#### BRIEF:
Search the listing below, and show each line that includes the word "лампы".

#### SUPPLIED DATA:

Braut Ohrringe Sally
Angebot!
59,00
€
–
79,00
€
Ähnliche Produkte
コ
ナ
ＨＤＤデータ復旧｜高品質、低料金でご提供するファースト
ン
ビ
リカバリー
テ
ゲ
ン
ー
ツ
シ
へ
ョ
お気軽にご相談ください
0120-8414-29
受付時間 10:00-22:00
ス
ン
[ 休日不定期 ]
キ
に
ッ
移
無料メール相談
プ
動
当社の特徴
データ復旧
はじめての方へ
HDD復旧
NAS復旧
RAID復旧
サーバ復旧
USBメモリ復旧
* * *
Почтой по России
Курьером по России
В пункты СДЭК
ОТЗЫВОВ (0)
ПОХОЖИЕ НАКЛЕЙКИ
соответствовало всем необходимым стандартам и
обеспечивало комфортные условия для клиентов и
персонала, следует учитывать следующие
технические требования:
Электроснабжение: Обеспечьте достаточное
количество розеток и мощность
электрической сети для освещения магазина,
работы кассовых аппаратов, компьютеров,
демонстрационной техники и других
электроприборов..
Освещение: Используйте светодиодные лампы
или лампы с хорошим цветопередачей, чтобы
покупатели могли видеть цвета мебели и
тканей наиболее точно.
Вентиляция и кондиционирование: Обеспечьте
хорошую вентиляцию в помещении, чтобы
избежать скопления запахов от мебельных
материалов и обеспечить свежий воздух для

#### SOLUTION TO THE PROBLEM:
Освещение: Используйте светодиодные лампы
или лампы с хорошим цветопередачей, чтобы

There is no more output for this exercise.